Why all the fuss about Rails? What exactly are all these JS devs wanting that they don't have right now? To answer that let’s start with Ruby.
The Ruby language was designed by @yukihiro_matz to bring happiness and joy to programming and to focus on the "human" factor. It seemed to work because people started to love Ruby and still do.

Check out the "The Philosophy of Ruby" from 2003 to get a full picture of the philosophy right before Rails came into the picture.

artima.com/intv/ruby.html
Rails coopted this philosophy and lifted its "doctrinal pillar" straight from Ruby.

rubyonrails.org/doctrine/#opti…
So Rails had this going for it:

1. Developers loved it
2. Quick dev process
3. It was prescriptive (opinionated and golden path)

Because of these, businesses started to love it.
Once the businesses were on board the Rails community started to grow like crazy and DOMINATED the Ruby landscape like no other framework/programming language relationship I know of.
This combination of domination of the Ruby landscape, philosophy of golden path (convention over configuration, monolithic architecture, etc) and the fact that so many businesses were using it as their core technology, means that almost every problem has been solved.
And not just solved but open-sourced via an easy to integrate gem or answered on StackOverflow, specifically tailored to Rails. Not only easy to integrate but allow adhering to the core Rails philosophy.
This, I believe, is what JS developers are pining for in this recent flurry of attention. Both with Node and front end JS, there is a framework for every flavor. There are all kinds of benefits to this but one obvious downside is that there is no consolidation of solutions.
There have been many attempts to make a Rails-like system in Node/JS. Probably too many to list.
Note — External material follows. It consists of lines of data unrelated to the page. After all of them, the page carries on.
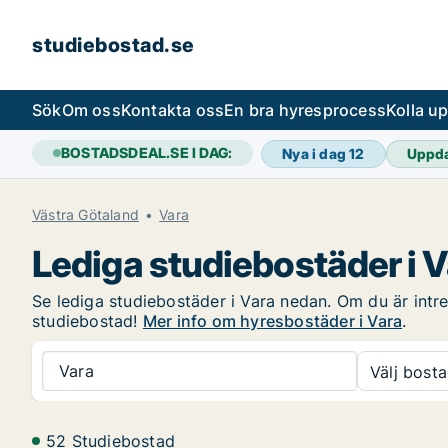
studiebostad.se
Sök
Om oss
Kontakta oss
En bra hyresprocess
Kolla u
BOSTADSDEAL.SE I DAG:
Nya i dag
12
Uppd
Västra Götaland
Vara
Lediga studiebostäder i 
Se lediga studiebostäder i Vara nedan. Om du är intres
studiebostad!
Mer info om hyresbostäder i Vara
.
Vara
Välj bosta
52 Studiebostad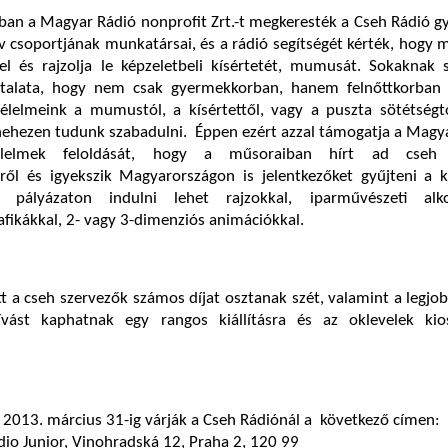
an a Magyar Rádió nonprofit Zrt.-t megkeresték a Cseh Rádió g
ív csoportjának munkatársai, és a rádió segítségét kérték, hogy 
el és rajzolja le képzeletbeli kísértetét, mumusát. Sokaknak 
ztalata, hogy nem csak gyermekkorban, hanem felnőttkorban 
élelmeink a mumustól, a kísértettől, vagy a puszta sötétségtő
nehezen tudunk szabadulni. Éppen ezért azzal támogatja a Magy
élelmek feloldását, hogy a műsoraiban hírt ad cseh 
ől és igyekszik Magyarországon is jelentkezőket gyűjteni a k
 pályázaton indulni lehet rajzokkal, iparművészeti alko
fikákkal, 2- vagy 3-dimenziós animációkkal.
t a cseh szervezők számos díjat osztanak szét, valamint a legjo
t kaphatnak egy rangos kiállításra és az oklevelek kio
2013. március 31-ig várják a Cseh Rádiónál a következő címen:
dio Junior, Vinohradská 12, Praha 2, 120 99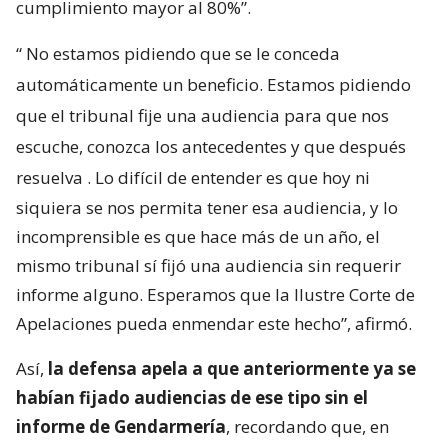
cumplimiento mayor al 80%”.
“
No estamos pidiendo que se le conceda
automáticamente un beneficio. Estamos pidiendo
que el tribunal fije una audiencia para que nos
escuche, conozca los antecedentes y que después
resuelva
. Lo difícil de entender es que hoy ni
siquiera se nos permita tener esa audiencia, y lo
incomprensible es que hace más de un año, el
mismo tribunal sí fijó una audiencia sin requerir
informe alguno. Esperamos que la Ilustre Corte de
Apelaciones pueda enmendar este hecho”, afirmó.
Así,
la defensa apela a que anteriormente ya se
habían fijado audiencias de ese tipo sin el
informe de Gendarmería
, recordando que, en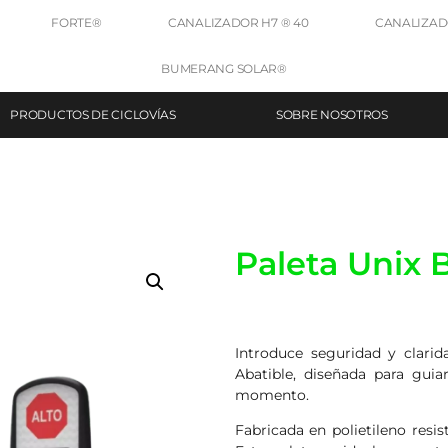
FORTE®
CANALIZADOR H7 ® 40
CANALIZADO
BUMERANG SOLAR®
PRODUCTOS DE CICLOVÍAS
SOBRE NOSOTROS
Paleta Unix 
Introduce seguridad y clari
Abatible, diseñada para gui
momento.
Fabricada en polietileno resi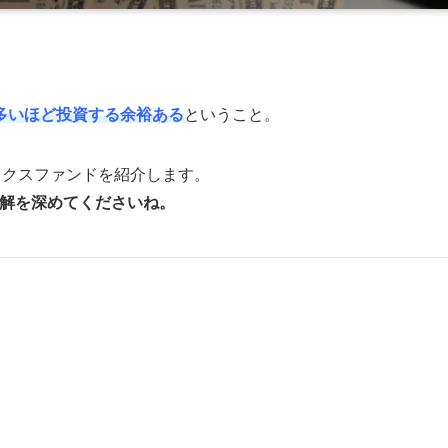
。
多いほど投資する余裕ある
ということ。
ックスファンドを紹介します。
理解を深めてくださいね。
Loopback and Sails are an example. Some would argue express but I think express is closer to Sinatra or Flask than Rails/Django.
It appears there are about to be many more.
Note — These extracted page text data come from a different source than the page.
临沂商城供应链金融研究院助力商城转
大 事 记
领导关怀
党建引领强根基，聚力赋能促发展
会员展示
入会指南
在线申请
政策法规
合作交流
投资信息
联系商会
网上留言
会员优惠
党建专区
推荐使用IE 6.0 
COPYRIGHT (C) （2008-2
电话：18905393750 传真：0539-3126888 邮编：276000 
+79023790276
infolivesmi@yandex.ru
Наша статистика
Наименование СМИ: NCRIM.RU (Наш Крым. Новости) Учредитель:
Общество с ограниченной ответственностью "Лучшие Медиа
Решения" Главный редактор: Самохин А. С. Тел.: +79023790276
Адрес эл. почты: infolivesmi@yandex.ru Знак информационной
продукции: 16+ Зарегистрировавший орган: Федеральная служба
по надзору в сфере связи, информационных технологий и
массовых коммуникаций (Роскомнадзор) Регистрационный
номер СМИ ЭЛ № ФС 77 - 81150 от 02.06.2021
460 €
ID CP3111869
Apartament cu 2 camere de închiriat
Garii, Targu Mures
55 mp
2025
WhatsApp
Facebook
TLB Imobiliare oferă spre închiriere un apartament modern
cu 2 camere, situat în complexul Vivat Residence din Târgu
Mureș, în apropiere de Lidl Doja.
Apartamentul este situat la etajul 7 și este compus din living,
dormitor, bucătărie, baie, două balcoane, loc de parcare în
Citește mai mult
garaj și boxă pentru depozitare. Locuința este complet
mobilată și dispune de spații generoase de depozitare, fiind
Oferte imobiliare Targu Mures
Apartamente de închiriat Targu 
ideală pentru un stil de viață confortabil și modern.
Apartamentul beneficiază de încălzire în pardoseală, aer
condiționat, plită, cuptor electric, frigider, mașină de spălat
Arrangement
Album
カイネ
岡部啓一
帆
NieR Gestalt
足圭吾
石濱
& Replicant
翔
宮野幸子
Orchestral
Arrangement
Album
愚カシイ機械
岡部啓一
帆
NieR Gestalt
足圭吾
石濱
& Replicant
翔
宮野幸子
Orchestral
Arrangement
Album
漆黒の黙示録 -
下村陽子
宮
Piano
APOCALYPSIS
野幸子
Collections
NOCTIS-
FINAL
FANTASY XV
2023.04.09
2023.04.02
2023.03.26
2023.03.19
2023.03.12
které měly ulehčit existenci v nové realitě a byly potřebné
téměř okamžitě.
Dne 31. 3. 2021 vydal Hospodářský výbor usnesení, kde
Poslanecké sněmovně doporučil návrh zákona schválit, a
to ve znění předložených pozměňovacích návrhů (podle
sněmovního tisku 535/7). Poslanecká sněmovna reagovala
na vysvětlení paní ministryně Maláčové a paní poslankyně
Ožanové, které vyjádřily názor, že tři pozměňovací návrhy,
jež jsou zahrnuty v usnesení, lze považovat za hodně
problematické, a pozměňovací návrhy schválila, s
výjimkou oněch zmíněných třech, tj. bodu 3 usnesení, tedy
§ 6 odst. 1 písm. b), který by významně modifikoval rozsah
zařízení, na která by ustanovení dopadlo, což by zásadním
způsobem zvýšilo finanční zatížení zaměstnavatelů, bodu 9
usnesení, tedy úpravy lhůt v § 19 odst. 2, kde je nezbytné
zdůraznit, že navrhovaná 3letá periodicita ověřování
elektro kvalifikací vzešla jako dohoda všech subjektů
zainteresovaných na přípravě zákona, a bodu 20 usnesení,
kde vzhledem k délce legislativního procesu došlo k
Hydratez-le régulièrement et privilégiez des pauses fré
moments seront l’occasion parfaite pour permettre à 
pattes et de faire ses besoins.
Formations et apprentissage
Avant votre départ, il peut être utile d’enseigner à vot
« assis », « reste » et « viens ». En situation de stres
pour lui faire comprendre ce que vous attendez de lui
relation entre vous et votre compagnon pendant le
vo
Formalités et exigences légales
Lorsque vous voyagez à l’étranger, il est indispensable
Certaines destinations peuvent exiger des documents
Will it work? I don't know. My guess is no. The JS community is so broad and diverse I doubt there will be anything monolithic that will dominate enough to solve a majority of business problems in a single framework like Rails has done.
To cap this thing off, I would still advise building with a full JS stack even though I fully believe in all the benefits that Rails brings to the table. Consolidating to a single language is so beneficial that it overrides the tradeoffs that are made.